Infographics aren’t just about visualizing processes or data. You can also showcase maps, including but not limited to plans of a town, country, or continent; a map of the body or its systems; a star chart; weather patterns; or even palm lines. When working with plans, they can provide the imagery to pair with any text you want to feature, offering insight into your information. You can also get as creative as you’d like with your maps – no need to be perfectly accurate, as infographics are more about a clean, playful presentation than precise, intricate details.
7. Timeline infographic examples.
Sometimes dates, names, and facts can be challenging for people to remember all at once. Help them out with a bit of data visualization. Deconstruct timelines and historical dates with an infographic to give a visual perspective of time, distance, and relationships.
8. Comparison infographic examples.
Compare products, services, payment plans, and more with a comparative infographic. Think outside of the regular chart format with a cleaner, more minimal, and vibrant design. Use design elements like color blocking or shapes to distinguish between comparisons. Then, add in text or icons to illustrate the pros and cons of each. Create accurate comparative charts, or use your tools to highlight the best options for your readers.

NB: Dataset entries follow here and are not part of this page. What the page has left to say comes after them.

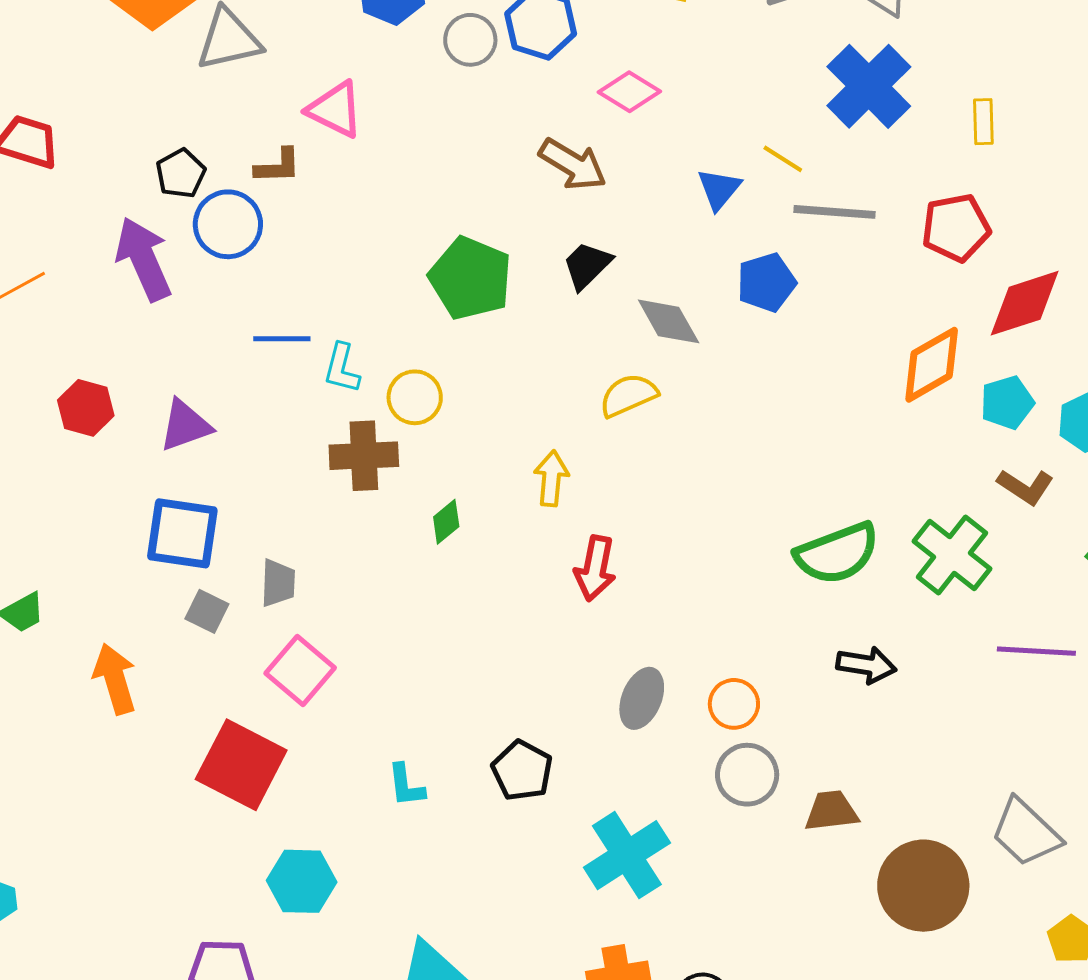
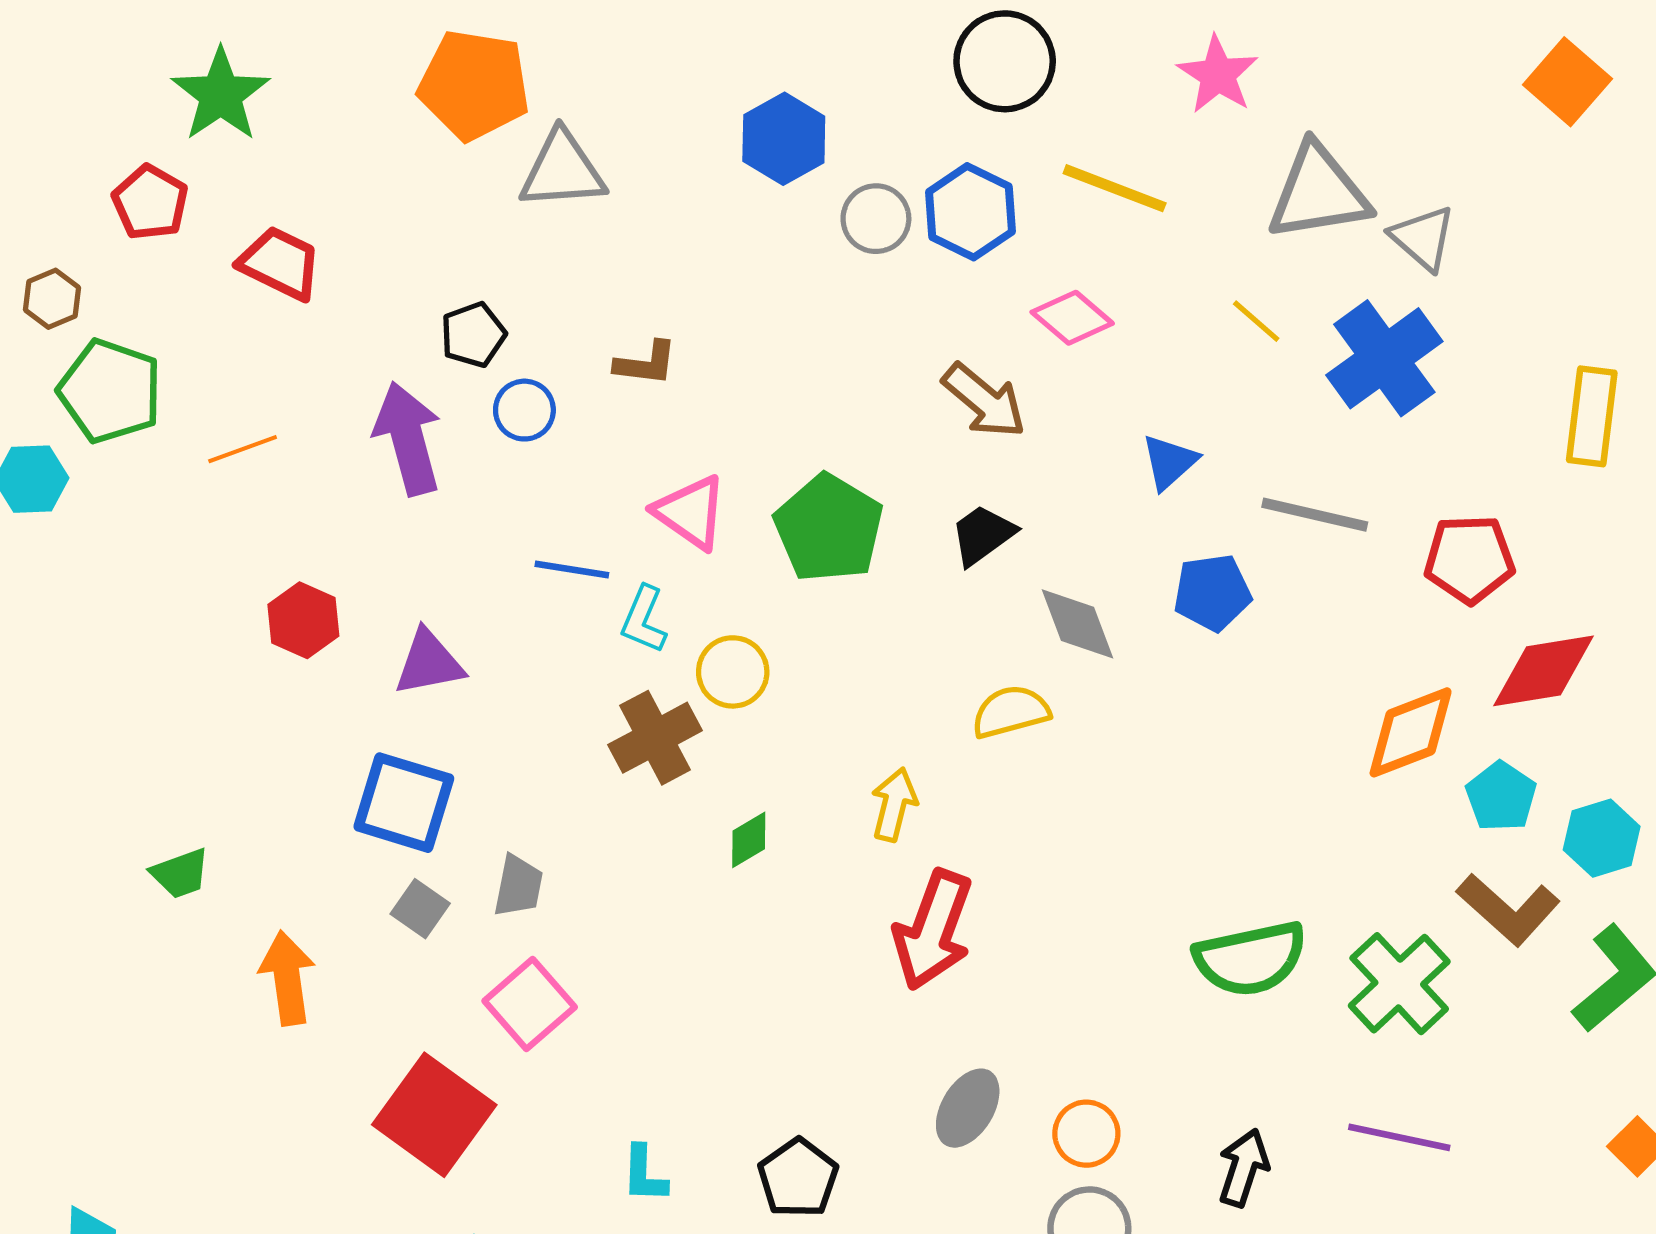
pink triangle: (335, 110) -> (690, 512), moved
yellow rectangle: (983, 122) -> (1592, 416), moved, size x1.6
yellow line: (783, 159) -> (1256, 321), moved
brown L-shape: (278, 166) -> (646, 363), moved
blue circle: (228, 224) -> (524, 410), size x0.7
cyan pentagon: (1007, 403) -> (1501, 796), turned -30
brown cross: (364, 456) -> (655, 738), turned -34
brown L-shape: (1026, 487) -> (1508, 909), size x1.4
red arrow: (595, 568) -> (933, 930), size x1.4
purple line: (1036, 651) -> (1399, 1137), moved
black arrow: (866, 665) -> (1243, 1168), moved, turned -90

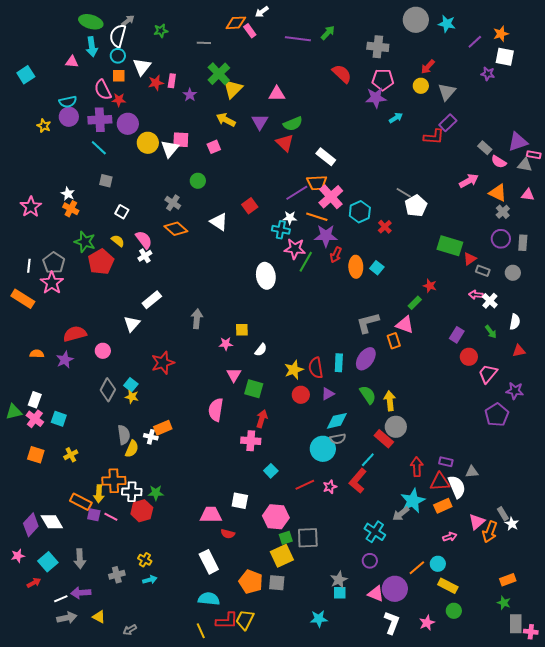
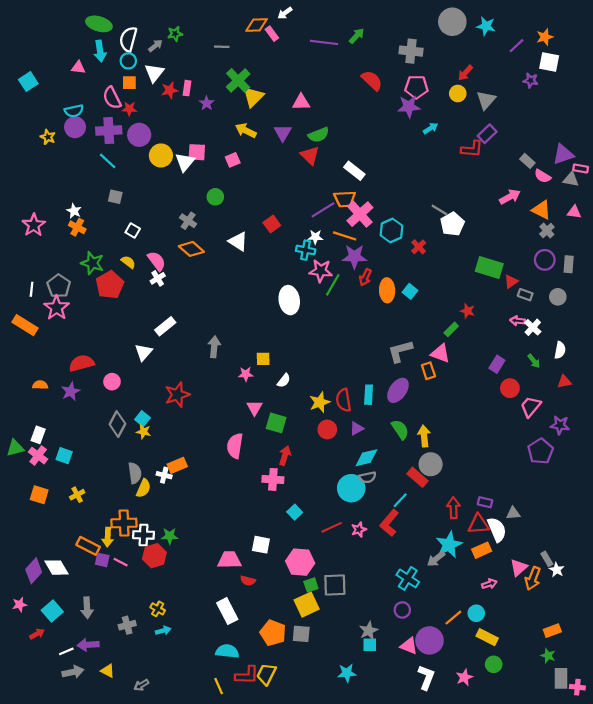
gray arrow: (128, 21) -> (155, 46), moved

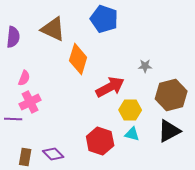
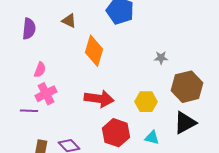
brown triangle: (53, 29) -> (69, 21), size x0.6
red arrow: (110, 87) -> (99, 99), moved, turned 36
cyan triangle: (132, 134) -> (152, 138), moved

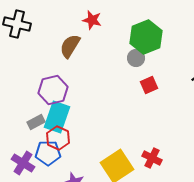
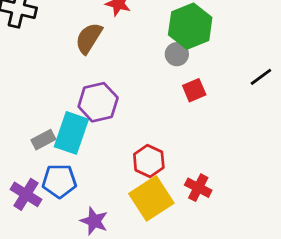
purple hexagon: (53, 90) -> (98, 102), moved
red hexagon: (58, 138) -> (149, 161), moved

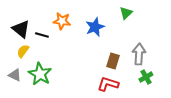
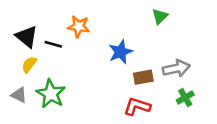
blue star: (95, 27) -> (120, 52), moved
gray arrow: (139, 54) -> (176, 68), turned 75
brown rectangle: (113, 61) -> (143, 77), turned 63

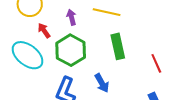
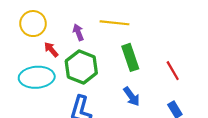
cyan ellipse: (27, 55) -> (37, 77), turned -36
blue arrow: (102, 83) -> (131, 96), moved

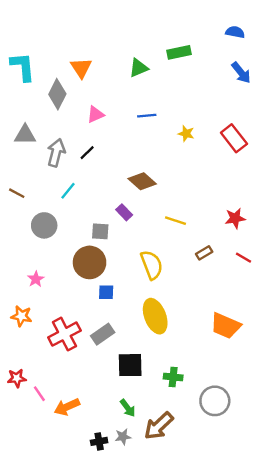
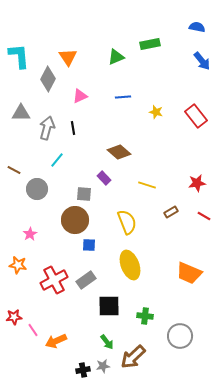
black line: (87, 153) -> (73, 128), turned -56
brown line: (17, 193) -> (14, 170), moved

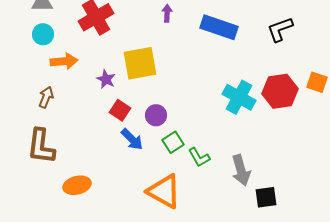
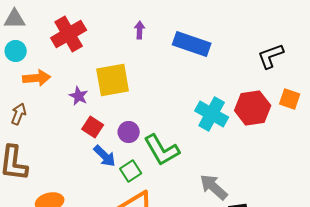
black L-shape: (280, 29) -> (271, 56), moved
green square: (173, 142) -> (131, 171), moved
green L-shape: (199, 157) -> (162, 150), moved, size x1.6
gray arrow: (241, 170) -> (214, 187), turned 148

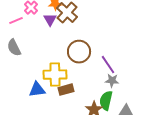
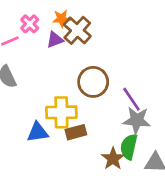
purple triangle: (50, 20) -> (55, 40), turned 40
gray star: (112, 81) -> (137, 120), size x1.5

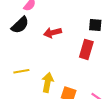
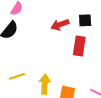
red arrow: (53, 33) -> (60, 25), moved

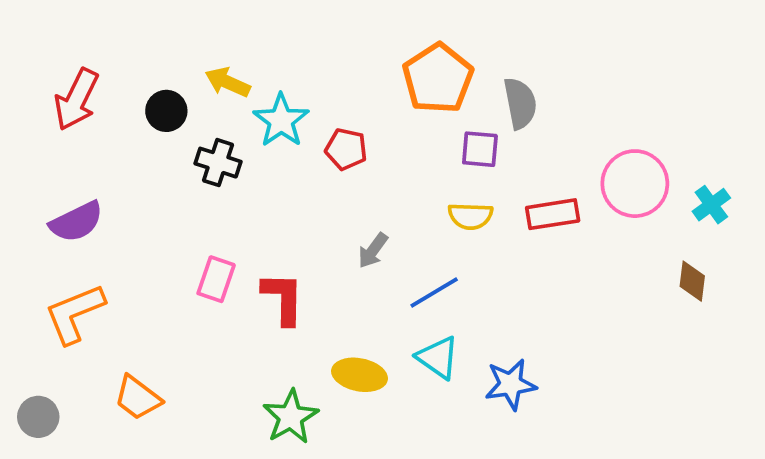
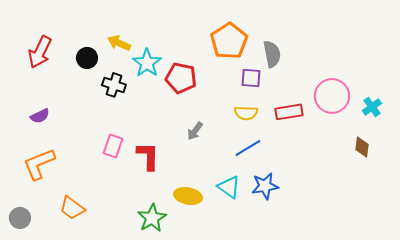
red pentagon: (346, 149) -> (181, 78), size x1.4
purple semicircle: (76, 222) -> (40, 116), size x0.7
blue line: (434, 293) -> (248, 148), moved
blue star: (511, 384) -> (265, 186), moved

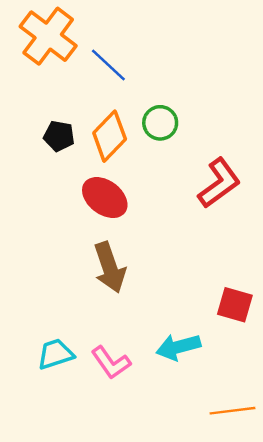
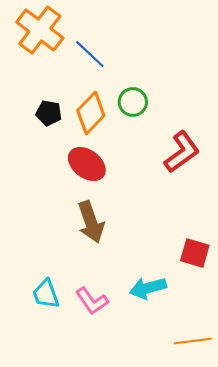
cyan trapezoid: (55, 354) -> (46, 294), turned -92

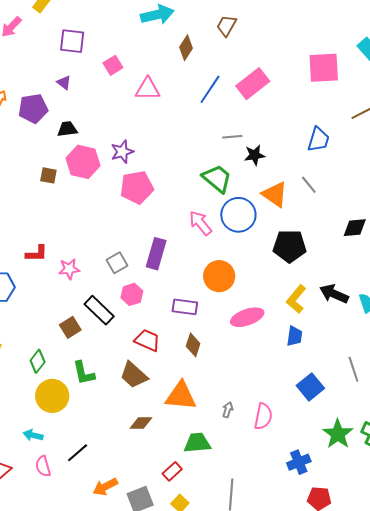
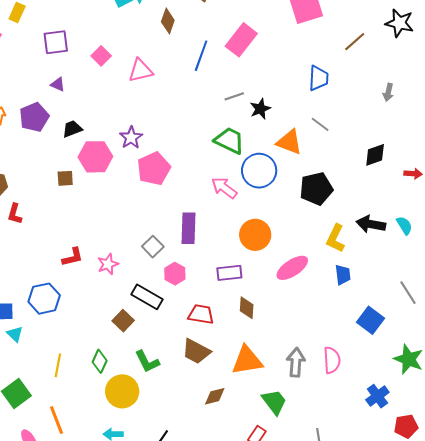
gray arrow: (228, 410) -> (296, 362), size x1.8
green trapezoid: (197, 443) -> (274, 402), turned 72

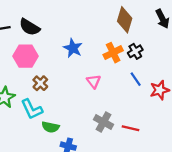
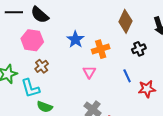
black cross: (135, 51) -> (139, 49), moved
orange cross: (113, 53) -> (101, 49), moved

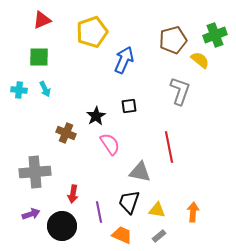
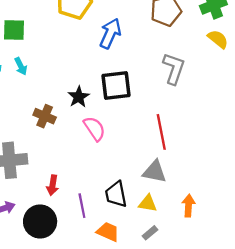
yellow semicircle: (200, 60) -> (218, 39), moved
black square: (129, 106) -> (116, 86), size x1.8
gray triangle: (140, 172) -> (155, 172), moved
black trapezoid: (129, 202) -> (116, 194), turned -30

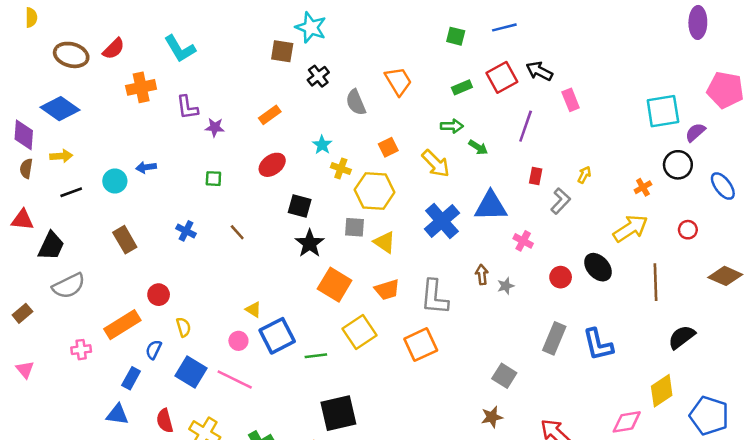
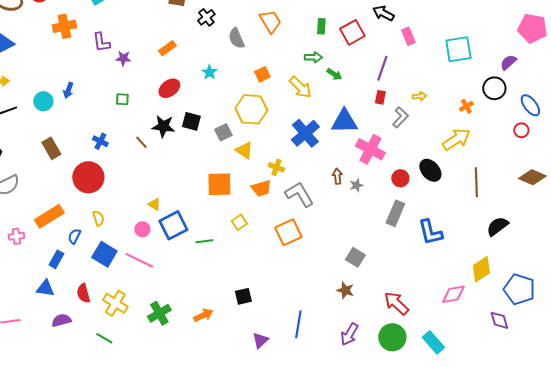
red square: (502, 77) -> (352, 32), moved
green rectangle: (462, 87) -> (321, 26), turned -63
cyan square: (663, 111) -> (458, 49), moved
purple line: (526, 126) -> (382, 68), moved
blue arrow: (146, 167) -> (68, 90), turned -63
yellow cross: (341, 169) -> (276, 167), moved
yellow arrow: (584, 175) -> (419, 96), turned 56
gray square: (355, 227) -> (223, 132), moved, turned -30
red circle: (688, 230) -> (521, 130), moved
pink cross: (523, 241) -> (370, 149), size x1.8
yellow triangle: (385, 242) -> (244, 150), moved
black star: (310, 243) -> (163, 126), moved, turned -30
orange square: (335, 285) -> (219, 184), turned -32
red circle: (159, 295) -> (88, 177), moved, size x1.8
gray L-shape: (434, 297) -> (299, 194), turned 144
yellow square: (360, 332) -> (239, 222), size x0.6
gray rectangle: (554, 338) -> (395, 213), moved
black square: (338, 413) -> (243, 296), moved, size x0.6
brown star: (492, 417) -> (345, 290), turned 30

9. History infographic examples.
Illustrating timelines is a great way for visual learners to understand dates and the order of events. Make a timeline for a classroom, a school project, a historical holiday, a family tree, or even a wedding story. Customize the colors and typography to match the theme of the timeline. Once you’ve built out your timeline, add imagery or icons to make it even more dynamic.
10. Health infographic examples.
Create infographic posters for a doctor’s office, classroom, or even as a motivational poster for yourself. If you’re aiming to promote better health practices or teach someone about something in the medical field, make sure your graphic is eye-catching and easy to read. Pair your health facts with relevant imagery to drive home your messaging. And if you need to, you can even cite sources at the bottom of your infographic for continued learning.
11. Climate change infographic examples.
Climate change is a growing and evolving topic, so it’s essential to communicate their gravity issues. As scientists learn more about the changing climate, new information has to be relayed to the general population, so do so in a way that is easy to read and easy to empathize with for your reader. Use imagery, layman’s terms (or clear definitions) in your language, and calls to action to promote change.
12. Flowchart infographic examples.
Flowcharts are a fun and engaging visual experience for your reader, so enjoy creating them. Be playful with how you organize the chart, including the choice of line or arrow that leads from one section to the next and how you manage those sections. Create distinctions with different text styles, colors, or shapes. And, don’t forget to include a title, so your readers know what they’re getting into.
13. Infographic brochure examples.
Take your brochure to the next level by changing any written content into infographic style designs. Infographics are effective in this example for several reasons – they can quickly capture a reader’s attention, they can better highlight critical ideas, and they can save space by using imagery paired with text. Explore ways you can pair the imagery of your brochure with infographics and use colors and typefaces to match the graphics to your brochure’s theme.
14. Infographic poster examples.
Infographics are an excellent way to serve up big ideas into smaller, bite-sized pieces. Fill up your poster with the information you’re looking to communicate, and do it with style. Opt for concise text, icons and illustrations, bold typography choices, and a cohesive color palette to make a harmonious design that stands out and makes an impression.